▶ **INPUT RECORDS**

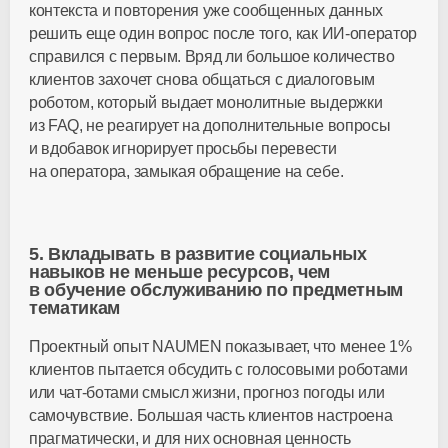
контекста и повторения уже сообщенных данных
решить еще один вопрос после того, как
ИИ-оператор
справился с первым. Вряд ли большое количество
клиентов захочет снова общаться с диалоговым
роботом, который выдает монолитные выдержки
из FAQ, не реагирует на дополнительные вопросы
и вдобавок игнорирует просьбы перевести
на оператора, замыкая обращение на себе.
5. Вкладывать в развитие социальных
навыков не меньше ресурсов, чем
в обучение обслуживанию по предметным
тематикам
Проектный опыт NAUMEN показывает, что менее 1%
клиентов пытается обсудить с голосовыми роботами
или
чат-ботами
смысл жизни, прогноз погоды или
самочувствие. Большая часть клиентов настроена
прагматически, и для них основная ценность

▶ **EXERCISE BRIEF**
Could you copy out every line in the material above that contains the string "клиентов"?

▶ **WRITTEN SOLUTION**
клиентов захочет снова общаться с диалоговым
клиентов пытается обсудить с голосовыми роботами
самочувствие. Большая часть клиентов настроена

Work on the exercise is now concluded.